Given a mapping of digits to letters (as in a phone number), and a digit string, return all possible letters the number could represent. You can assume each valid number in the mapping is a single digit.

For example if {“2”: [“a”, “b”, “c”], 3: [“d”, “e”, “f”], …} then “23” should return [“ad”, “ae”, “af”, “bd”, “be”, “bf”, “cd”, “ce”, “cf”].

Solution

To solve this problem, we can use a technique called backtracking, which is a form of recursion. The idea is to iterate through each digit in the input string, find the corresponding letters for that digit, and then recursively build combinations of letters for the remaining digits.

Here’s the step-by-step approach and the corresponding Python code:

  1. Map Digits to Letters: First, we define a mapping from digits to their corresponding letters.

  2. Backtracking Function: We use a helper function that takes the current combination of letters and the next index of the digit to process.

  3. Recursive Calls: For each letter corresponding to the current digit, we add the letter to the current combination and call the function recursively for the next digit.

  4. Base Case: When the length of the combination equals the length of the digit string, we add the combination to the result.

  5. Initiate Backtracking: Start the process with an empty string and index 0.

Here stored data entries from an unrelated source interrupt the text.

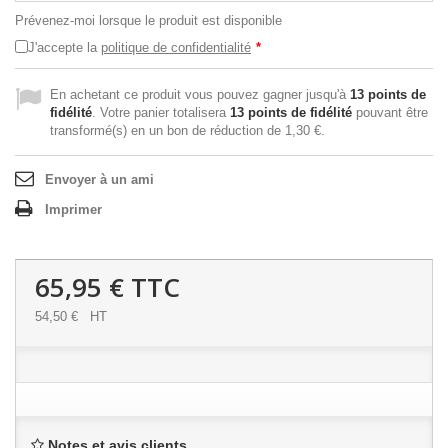
Prévenez-moi lorsque le produit est disponible
J'accepte la
politique de confidentialité
*
En achetant ce produit vous pouvez gagner jusqu'à
13
points de
fidélité
. Votre panier totalisera
13
points de fidélité
pouvant être
transformé(s) en un bon de réduction de
1,30 €
.
Envoyer à un ami
Imprimer
65,95 €
TTC
54,50 €
HT
Notes et avis clients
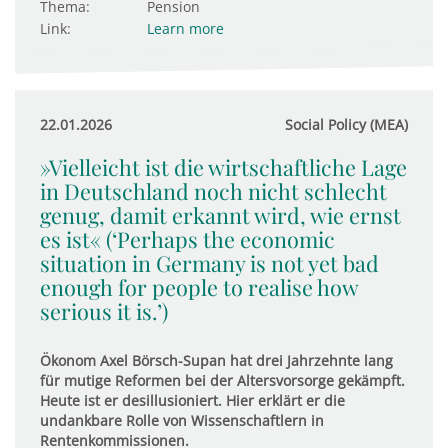
Thema:
Pension
Link:
Learn more
22.01.2026
Social Policy (MEA)
»Vielleicht ist die wirtschaftliche Lage
in Deutschland noch nicht schlecht
genug, damit erkannt wird, wie ernst
es ist« (‘Perhaps the economic
situation in Germany is not yet bad
enough for people to realise how
serious it is.’)
Ökonom Axel Börsch-Supan hat drei Jahrzehnte lang
für mutige Reformen bei der Altersvorsorge gekämpft.
Heute ist er desillusioniert. Hier erklärt er die
undankbare Rolle von Wissenschaftlern in
Rentenkommissionen.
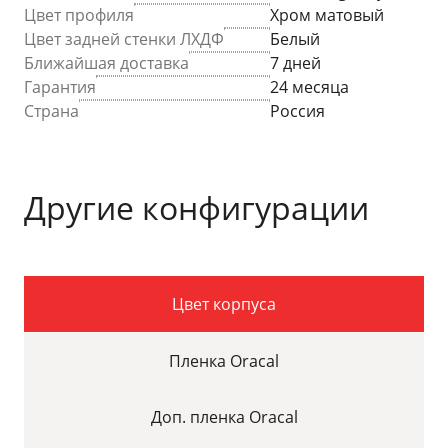
Цвет профиля
Хром матовый
Цвет задней стенки ЛХДФ
Белый
Ближайшая доставка
7 дней
Гарантия
24 месяца
Страна
Россия
Другие конфигурации
Цвет корпуса
Пленка Oracal
Доп. пленка Oracal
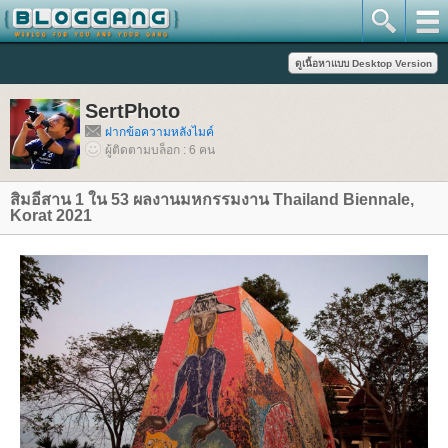
SertPhoto
ฝากข้อความหลังไมค์
ผู้ติดตามบล็อก : 6 คน
สิมอีสาน 1 ใน 53 ผลงานมหกรรมงาน Thailand Biennale,
Korat 2021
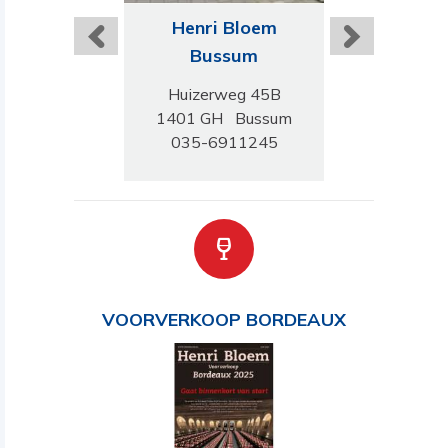
ri Bloem
Henri Bloem
Henri B
schede
Bussum
Rotter
gerstraat 228
Huizerweg 45B
Groenenda
CL Enschede
1401 GH Bussum
3011 SK Ro
-4306745
035-6911245
010-842
VOORVERKOOP BORDEAUX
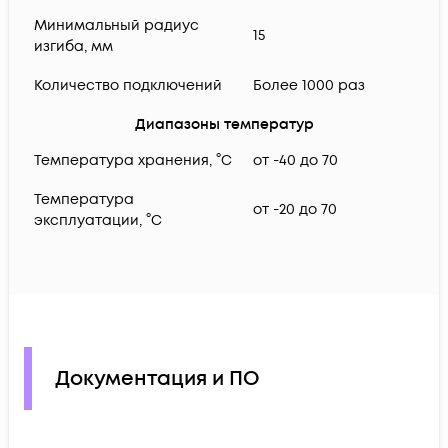
Минимальный радиус
15
изгиба, мм
Количество подключений
Более 1000 раз
Диапазоны температур
Температура хранения, °C
от -40 до 70
Температура
от -20 до 70
эксплуатации, °C
Документация и ПО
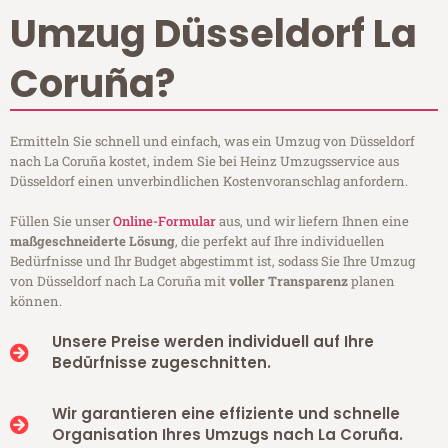
Umzug Düsseldorf La
Coruña?
Ermitteln Sie schnell und einfach, was ein Umzug von Düsseldorf
nach La Coruña kostet, indem Sie bei Heinz Umzugsservice aus
Düsseldorf einen unverbindlichen Kostenvoranschlag anfordern.
Füllen Sie unser
Online-Formular
aus, und wir liefern Ihnen eine
maßgeschneiderte Lösung
, die perfekt auf Ihre individuellen
Bedürfnisse und Ihr Budget abgestimmt ist, sodass Sie Ihre Umzug
von Düsseldorf nach La Coruña mit
voller Transparenz
planen
können.
Unsere Preise werden individuell auf Ihre
Bedürfnisse zugeschnitten.
Wir garantieren eine effiziente und schnelle
Organisation Ihres Umzugs nach La Coruña.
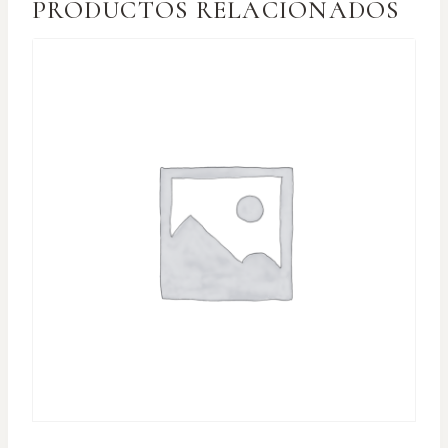
PRODUCTOS RELACIONADOS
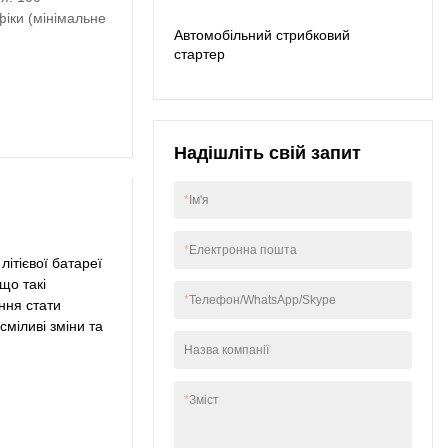
ю та характерною.
фіки (мінімальне
Автомобільний стрибковий
Продукт є особливо
стартер
корисним у сфері
контейнерів для
зберігання енергії.
Надішліть свій запит
*
Ім'я
*
Електронна пошта
літієвої батареї
що такі
*
Телефон/WhatsApp/Skype
ння стати
міливі зміни та
Назва компанії
*
Зміст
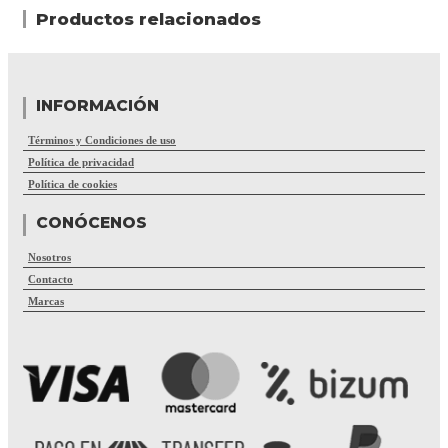
Productos relacionados
INFORMACIÓN
Términos y Condiciones de uso
Política de privacidad
Política de cookies
CONÓCENOS
Nosotros
Contacto
Marcas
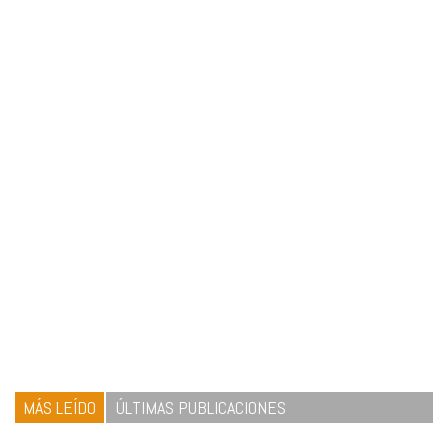
MÁS LEÍDO
ÚLTIMAS PUBLICACIONES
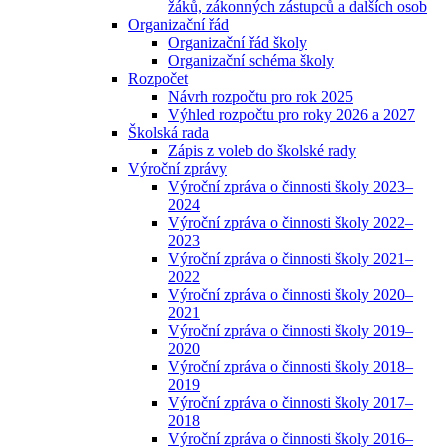
žáků, zákonných zástupců a dalších osob
Organizační řád
Organizační řád školy
Organizační schéma školy
Rozpočet
Návrh rozpočtu pro rok 2025
Výhled rozpočtu pro roky 2026 a 2027
Školská rada
Zápis z voleb do školské rady
Výroční zprávy
Výroční zpráva o činnosti školy 2023–
2024
Výroční zpráva o činnosti školy 2022–
2023
Výroční zpráva o činnosti školy 2021–
2022
Výroční zpráva o činnosti školy 2020–
2021
Výroční zpráva o činnosti školy 2019–
2020
Výroční zpráva o činnosti školy 2018–
2019
Výroční zpráva o činnosti školy 2017–
2018
Výroční zpráva o činnosti školy 2016–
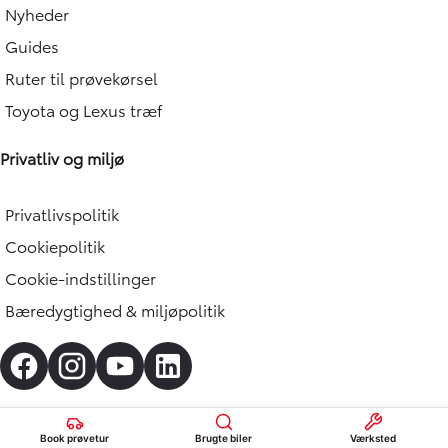
Nyheder
Guides
Ruter til prøvekørsel
Toyota og Lexus træf
Privatliv og miljø
Privatlivspolitik
Cookiepolitik
Cookie-indstillinger
Bæredygtighed & miljøpolitik
Book prøvetur
Brugte biler
Værksted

Here’s the Python implementation:

def letterCombinations(digits):
    if not digits:
        return []

    digit_to_char = {
        "2": ["a", "b", "c"],
        "3": ["d", "e", "f"],
        "4": ["g", "h", "i"],
        "5": ["j", "k", "l"],
        "6": ["m", "n", "o"],
        "7": ["p", "q", "r", "s"],
        "8": ["t", "u", "v"],
        "9": ["w", "x", "y", "z"]
    }

    def backtrack(index, path):
        # If the path is the same length as digits, we have a complete combination
        if len(path) == len(digits):
            combinations.append("".join(path))
            return
        
        # Get the letters that the current digit maps to, and loop through them
        possible_letters = digit_to_char[digits[index]]
        for letter in possible_letters:
            # Add the letter to our current path
            path.append(letter)
            # Move on to the next digit
            backtrack(index + 1, path)
            # Backtrack by removing the letter before moving onto the next
            path.pop()

    combinations = []
    backtrack(0, [])
    return combinations

# Test the function
print(letterCombinations("23"))

This code will generate all possible letter combinations for the given digit string using the specified digit-to-letter mapping.